**TASK STATEMENT:** Could you copy exactly the lines from the one containing "тся динамичность экономической" through the last line of the records below, and nothing else?

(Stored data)
________________________________________
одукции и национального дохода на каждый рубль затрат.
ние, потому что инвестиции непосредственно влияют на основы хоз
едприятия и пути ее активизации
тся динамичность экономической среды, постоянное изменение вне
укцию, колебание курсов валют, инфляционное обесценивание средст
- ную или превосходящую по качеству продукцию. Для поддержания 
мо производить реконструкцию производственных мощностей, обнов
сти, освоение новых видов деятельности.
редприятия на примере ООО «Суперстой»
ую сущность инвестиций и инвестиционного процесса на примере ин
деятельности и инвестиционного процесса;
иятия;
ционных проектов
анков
________________________________________
**SOLUTION TO THIS EXERCISE:**
тся динамичность экономической среды, постоянное изменение вне
укцию, колебание курсов валют, инфляционное обесценивание средст
- ную или превосходящую по качеству продукцию. Для поддержания 
мо производить реконструкцию производственных мощностей, обнов
сти, освоение новых видов деятельности.
редприятия на примере ООО «Суперстой»
ую сущность инвестиций и инвестиционного процесса на примере ин
деятельности и инвестиционного процесса;
иятия;
ционных проектов
анков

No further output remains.